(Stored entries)

== == ==

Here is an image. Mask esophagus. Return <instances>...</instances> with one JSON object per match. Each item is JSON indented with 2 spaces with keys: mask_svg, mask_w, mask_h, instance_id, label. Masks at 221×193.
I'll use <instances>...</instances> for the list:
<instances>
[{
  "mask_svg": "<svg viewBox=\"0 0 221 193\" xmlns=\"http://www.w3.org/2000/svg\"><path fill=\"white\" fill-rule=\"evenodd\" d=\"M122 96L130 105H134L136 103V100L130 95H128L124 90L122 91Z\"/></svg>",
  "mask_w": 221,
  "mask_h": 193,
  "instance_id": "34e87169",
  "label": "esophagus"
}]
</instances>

== == ==

Every entry above needs to be copied exactly.

Here is an image. Mask esophagus. Return <instances>...</instances> with one JSON object per match. Each item is JSON indented with 2 spaces with keys: mask_svg, mask_w, mask_h, instance_id, label. Masks at 221×193.
I'll use <instances>...</instances> for the list:
<instances>
[{
  "mask_svg": "<svg viewBox=\"0 0 221 193\" xmlns=\"http://www.w3.org/2000/svg\"><path fill=\"white\" fill-rule=\"evenodd\" d=\"M122 96L130 105H134L136 103V100L130 95H128L124 90L122 91Z\"/></svg>",
  "mask_w": 221,
  "mask_h": 193,
  "instance_id": "34e87169",
  "label": "esophagus"
}]
</instances>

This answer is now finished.